I have the following code:
WebClient webClient = new WebClient();
HtmlPage page = webClient.getPage("http://www.myland.co.il/%D7%9E%D7%97%D7%A9%D7%91-%D7%94%D7%A9%D7%A7%D7%99%D7%94");
The code fails with com.gargoylesoftware.htmlunit.FailingHttpStatusCodeException: 404 Not Found for http://www.myland.co.il/Scripts/swfobject_modified.js
I do see in the console output the HTML page I am interested in. Is there a way to supress the exception and get an Html page after all? The page does load correctly in a real browser.
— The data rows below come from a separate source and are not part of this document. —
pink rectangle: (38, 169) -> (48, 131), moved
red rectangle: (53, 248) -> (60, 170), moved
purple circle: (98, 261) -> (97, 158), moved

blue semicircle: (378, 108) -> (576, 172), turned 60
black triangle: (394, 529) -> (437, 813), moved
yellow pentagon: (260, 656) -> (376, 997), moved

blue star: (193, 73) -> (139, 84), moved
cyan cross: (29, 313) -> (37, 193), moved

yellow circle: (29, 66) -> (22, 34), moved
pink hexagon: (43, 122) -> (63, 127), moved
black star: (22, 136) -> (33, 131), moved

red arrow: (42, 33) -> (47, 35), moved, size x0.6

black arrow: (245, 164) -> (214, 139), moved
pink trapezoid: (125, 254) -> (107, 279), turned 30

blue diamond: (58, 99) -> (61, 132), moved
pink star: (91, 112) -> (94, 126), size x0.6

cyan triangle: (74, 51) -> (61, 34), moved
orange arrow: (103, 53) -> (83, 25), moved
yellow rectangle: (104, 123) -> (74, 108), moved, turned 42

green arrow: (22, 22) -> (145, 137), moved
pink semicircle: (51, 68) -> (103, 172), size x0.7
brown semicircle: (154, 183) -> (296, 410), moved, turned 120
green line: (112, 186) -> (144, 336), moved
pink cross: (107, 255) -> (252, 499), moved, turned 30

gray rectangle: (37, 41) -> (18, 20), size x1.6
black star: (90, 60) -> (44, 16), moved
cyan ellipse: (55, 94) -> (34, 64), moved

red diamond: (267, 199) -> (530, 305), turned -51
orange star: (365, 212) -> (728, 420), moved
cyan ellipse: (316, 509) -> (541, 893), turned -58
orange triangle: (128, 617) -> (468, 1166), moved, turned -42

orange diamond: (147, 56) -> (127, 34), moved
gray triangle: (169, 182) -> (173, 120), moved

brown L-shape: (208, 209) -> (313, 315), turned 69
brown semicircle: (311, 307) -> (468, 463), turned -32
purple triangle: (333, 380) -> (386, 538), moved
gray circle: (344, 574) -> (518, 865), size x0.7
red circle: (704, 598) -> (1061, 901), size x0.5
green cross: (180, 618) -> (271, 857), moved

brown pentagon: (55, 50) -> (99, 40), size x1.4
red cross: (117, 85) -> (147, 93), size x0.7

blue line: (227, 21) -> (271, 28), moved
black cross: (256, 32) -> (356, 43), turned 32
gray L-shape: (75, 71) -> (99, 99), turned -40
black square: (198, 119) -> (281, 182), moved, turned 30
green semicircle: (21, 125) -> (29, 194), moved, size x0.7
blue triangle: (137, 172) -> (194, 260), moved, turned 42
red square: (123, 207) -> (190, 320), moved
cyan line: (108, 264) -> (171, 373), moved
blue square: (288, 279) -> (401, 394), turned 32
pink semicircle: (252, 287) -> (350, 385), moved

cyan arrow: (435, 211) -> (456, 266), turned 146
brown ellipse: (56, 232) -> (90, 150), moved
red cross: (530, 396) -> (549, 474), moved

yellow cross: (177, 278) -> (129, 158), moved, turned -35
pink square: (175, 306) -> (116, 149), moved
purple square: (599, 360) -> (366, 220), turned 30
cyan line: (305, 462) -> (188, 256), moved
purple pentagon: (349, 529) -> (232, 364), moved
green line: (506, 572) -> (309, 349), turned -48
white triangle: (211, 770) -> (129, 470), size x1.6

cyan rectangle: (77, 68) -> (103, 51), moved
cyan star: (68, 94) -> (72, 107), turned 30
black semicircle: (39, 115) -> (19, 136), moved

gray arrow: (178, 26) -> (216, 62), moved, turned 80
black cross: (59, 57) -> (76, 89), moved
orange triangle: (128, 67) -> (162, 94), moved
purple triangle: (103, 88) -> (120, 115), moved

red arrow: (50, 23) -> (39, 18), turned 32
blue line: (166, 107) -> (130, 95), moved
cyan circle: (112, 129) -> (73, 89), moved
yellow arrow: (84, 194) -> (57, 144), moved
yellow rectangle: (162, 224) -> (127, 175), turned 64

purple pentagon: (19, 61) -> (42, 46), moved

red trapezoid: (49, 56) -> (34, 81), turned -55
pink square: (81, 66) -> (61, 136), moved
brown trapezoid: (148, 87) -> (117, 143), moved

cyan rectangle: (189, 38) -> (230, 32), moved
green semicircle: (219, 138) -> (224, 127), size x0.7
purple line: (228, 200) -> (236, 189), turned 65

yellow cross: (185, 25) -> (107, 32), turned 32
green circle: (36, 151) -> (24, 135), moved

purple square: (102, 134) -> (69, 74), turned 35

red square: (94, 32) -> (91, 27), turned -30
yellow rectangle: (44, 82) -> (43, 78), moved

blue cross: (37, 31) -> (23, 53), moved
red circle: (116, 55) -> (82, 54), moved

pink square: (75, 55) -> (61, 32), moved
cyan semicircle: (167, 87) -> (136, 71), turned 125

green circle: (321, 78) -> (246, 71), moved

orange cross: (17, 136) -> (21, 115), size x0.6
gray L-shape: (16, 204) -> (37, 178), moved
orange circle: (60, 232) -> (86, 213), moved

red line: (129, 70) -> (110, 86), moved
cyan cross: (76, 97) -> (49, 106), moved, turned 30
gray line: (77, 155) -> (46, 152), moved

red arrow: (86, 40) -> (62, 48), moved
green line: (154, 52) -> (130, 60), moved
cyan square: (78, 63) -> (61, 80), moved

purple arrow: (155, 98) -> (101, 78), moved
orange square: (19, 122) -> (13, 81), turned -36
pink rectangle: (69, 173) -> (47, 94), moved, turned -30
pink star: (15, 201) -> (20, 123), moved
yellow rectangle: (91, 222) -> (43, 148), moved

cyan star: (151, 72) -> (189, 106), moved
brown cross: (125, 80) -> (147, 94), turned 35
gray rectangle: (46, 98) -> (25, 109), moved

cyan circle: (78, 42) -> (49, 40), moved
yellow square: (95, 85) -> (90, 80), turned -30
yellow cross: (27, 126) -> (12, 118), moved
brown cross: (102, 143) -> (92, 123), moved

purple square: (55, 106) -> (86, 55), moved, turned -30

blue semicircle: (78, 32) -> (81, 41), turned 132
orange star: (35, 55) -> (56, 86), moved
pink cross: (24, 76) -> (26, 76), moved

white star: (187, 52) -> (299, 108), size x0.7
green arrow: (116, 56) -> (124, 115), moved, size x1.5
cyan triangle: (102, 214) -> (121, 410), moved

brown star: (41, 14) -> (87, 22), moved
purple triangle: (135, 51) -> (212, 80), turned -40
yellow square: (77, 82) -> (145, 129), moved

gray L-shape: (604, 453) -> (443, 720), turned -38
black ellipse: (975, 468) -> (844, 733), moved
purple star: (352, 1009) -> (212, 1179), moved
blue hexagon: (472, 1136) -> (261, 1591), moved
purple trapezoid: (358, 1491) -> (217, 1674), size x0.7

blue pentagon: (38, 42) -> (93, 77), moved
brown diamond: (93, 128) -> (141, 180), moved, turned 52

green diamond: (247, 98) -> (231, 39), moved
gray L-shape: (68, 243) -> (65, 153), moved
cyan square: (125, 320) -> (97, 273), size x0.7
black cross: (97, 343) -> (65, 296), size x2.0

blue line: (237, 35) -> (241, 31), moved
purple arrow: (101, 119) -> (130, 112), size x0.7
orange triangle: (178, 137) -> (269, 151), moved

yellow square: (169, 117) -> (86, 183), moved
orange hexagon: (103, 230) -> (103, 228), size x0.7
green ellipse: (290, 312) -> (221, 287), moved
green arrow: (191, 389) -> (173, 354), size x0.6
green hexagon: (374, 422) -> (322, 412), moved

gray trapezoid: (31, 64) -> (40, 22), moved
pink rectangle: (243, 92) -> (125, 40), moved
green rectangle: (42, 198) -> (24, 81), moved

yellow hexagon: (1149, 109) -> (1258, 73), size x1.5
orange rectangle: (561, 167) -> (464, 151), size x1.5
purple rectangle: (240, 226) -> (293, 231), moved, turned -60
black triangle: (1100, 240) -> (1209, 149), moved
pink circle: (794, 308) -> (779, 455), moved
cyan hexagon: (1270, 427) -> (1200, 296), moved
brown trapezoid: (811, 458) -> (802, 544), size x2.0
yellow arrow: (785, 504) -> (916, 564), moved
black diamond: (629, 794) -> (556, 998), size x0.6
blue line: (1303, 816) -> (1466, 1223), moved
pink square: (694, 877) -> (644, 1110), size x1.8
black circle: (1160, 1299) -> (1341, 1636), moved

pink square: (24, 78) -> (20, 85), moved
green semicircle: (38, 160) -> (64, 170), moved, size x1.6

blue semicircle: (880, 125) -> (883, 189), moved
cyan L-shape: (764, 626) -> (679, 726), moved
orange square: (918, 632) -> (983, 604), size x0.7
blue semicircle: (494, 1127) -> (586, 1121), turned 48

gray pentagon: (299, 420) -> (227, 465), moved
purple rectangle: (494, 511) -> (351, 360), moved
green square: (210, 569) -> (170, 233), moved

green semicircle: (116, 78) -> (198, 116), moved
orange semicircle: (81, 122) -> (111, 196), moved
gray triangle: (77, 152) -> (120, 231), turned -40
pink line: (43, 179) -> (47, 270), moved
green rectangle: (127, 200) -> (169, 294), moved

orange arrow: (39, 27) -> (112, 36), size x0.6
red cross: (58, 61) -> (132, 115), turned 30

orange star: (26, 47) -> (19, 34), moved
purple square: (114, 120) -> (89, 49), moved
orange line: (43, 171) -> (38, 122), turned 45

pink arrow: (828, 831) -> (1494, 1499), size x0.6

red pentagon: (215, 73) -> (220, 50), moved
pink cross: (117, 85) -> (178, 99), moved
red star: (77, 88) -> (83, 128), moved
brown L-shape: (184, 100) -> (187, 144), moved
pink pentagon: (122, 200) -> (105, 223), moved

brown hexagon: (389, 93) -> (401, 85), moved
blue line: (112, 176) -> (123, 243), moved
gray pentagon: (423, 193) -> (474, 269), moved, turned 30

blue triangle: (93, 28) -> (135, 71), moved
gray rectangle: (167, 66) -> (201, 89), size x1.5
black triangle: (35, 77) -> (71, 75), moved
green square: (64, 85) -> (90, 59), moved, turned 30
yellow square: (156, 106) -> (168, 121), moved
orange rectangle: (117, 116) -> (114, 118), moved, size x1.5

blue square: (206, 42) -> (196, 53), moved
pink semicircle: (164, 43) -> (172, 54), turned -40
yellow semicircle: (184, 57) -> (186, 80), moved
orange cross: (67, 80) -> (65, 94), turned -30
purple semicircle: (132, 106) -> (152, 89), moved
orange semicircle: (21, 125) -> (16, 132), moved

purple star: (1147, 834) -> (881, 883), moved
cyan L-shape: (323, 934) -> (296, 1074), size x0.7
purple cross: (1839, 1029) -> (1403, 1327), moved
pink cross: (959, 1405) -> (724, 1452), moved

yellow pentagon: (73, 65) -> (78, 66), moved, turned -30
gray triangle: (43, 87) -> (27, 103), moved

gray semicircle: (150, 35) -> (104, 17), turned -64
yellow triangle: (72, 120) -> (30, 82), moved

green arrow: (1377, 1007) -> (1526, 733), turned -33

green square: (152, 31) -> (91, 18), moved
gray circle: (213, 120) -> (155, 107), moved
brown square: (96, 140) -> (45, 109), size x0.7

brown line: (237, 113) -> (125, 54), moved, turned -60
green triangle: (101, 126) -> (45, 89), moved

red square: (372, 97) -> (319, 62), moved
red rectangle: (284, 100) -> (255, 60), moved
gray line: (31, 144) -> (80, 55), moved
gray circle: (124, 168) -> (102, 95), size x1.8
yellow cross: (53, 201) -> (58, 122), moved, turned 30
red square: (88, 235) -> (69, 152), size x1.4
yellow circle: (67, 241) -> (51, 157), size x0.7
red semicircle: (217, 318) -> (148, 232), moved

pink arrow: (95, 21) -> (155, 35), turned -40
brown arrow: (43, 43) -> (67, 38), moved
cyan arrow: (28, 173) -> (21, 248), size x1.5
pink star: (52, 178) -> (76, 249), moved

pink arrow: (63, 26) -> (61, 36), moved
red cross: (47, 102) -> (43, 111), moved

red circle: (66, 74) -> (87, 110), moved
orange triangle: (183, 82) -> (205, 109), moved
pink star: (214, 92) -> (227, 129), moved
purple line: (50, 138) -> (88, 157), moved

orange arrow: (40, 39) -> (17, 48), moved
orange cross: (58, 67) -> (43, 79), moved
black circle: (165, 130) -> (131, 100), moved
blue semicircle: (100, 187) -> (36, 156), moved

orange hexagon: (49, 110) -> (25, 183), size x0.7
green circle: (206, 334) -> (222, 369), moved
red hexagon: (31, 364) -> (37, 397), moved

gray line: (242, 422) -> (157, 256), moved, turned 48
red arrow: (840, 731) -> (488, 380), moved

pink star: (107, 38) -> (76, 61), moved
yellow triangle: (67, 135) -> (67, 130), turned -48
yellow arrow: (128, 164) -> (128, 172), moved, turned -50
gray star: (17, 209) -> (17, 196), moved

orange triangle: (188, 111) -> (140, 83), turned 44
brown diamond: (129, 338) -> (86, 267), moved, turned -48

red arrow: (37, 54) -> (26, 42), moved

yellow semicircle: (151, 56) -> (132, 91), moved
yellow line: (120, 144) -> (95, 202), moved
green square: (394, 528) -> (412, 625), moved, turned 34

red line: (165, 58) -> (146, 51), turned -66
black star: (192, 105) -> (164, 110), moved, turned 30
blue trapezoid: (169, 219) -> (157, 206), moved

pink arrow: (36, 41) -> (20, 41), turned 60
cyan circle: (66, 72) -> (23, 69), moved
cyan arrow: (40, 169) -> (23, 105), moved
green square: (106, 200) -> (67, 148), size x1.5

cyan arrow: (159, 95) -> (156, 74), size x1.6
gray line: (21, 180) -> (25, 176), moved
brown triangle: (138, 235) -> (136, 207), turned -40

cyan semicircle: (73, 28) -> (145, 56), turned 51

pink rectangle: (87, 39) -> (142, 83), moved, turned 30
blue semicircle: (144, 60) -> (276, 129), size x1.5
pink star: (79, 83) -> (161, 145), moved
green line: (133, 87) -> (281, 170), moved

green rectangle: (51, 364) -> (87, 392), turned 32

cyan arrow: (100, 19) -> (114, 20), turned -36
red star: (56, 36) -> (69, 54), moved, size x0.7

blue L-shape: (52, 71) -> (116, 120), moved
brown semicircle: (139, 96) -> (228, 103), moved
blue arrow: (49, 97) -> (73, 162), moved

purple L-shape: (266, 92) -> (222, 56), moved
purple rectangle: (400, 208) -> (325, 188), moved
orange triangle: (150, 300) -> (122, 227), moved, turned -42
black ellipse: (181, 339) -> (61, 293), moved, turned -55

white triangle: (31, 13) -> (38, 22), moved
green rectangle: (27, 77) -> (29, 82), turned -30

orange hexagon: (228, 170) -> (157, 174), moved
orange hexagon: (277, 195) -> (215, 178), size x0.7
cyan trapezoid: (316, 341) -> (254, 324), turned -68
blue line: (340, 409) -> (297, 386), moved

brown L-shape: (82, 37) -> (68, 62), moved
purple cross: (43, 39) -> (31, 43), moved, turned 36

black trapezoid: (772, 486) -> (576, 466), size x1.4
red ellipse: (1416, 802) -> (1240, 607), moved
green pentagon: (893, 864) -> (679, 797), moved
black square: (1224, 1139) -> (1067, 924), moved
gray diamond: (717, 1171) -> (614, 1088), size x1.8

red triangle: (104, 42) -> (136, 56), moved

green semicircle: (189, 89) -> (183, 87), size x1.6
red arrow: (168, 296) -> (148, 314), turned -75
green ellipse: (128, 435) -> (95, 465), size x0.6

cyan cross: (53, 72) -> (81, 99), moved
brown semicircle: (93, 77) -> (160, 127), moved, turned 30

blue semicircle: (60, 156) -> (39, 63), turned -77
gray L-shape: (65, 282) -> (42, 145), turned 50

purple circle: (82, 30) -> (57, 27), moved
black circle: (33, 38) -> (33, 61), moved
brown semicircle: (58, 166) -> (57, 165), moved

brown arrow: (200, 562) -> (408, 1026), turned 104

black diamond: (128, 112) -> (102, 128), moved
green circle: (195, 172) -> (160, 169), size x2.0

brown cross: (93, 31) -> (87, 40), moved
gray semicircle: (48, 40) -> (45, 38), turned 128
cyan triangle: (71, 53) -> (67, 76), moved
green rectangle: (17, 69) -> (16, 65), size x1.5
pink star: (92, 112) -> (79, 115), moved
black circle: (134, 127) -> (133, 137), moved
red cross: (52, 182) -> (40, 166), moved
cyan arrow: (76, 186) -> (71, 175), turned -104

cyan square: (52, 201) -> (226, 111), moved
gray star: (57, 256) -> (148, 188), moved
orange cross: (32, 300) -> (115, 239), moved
Yes, you can use setThrowExceptionOnFailingStatusCode to ignore failing status codes, something like;
WebClient webClient = new WebClient();
webClient.getOptions().setThrowExceptionOnFailingStatusCode(false);
HtmlPage page = webClient.getPage("http://www.myland.co.il/%D7%9E%D7%97%D7%A9%D7%91-%D7%94%D7%A9%D7%A7%D7%99%D7%94");
The default is normally true, which gives the error you're describing.
EDIT: Just in case you're running an old version, with versions of HtmlUnit earlier than 2.11, setThrowExceptionOnFailingStatusCode
can be called on the WebClient itself instead of the options returned by getOptions()
. In 2.11 or later, you should use getOptions()
as above.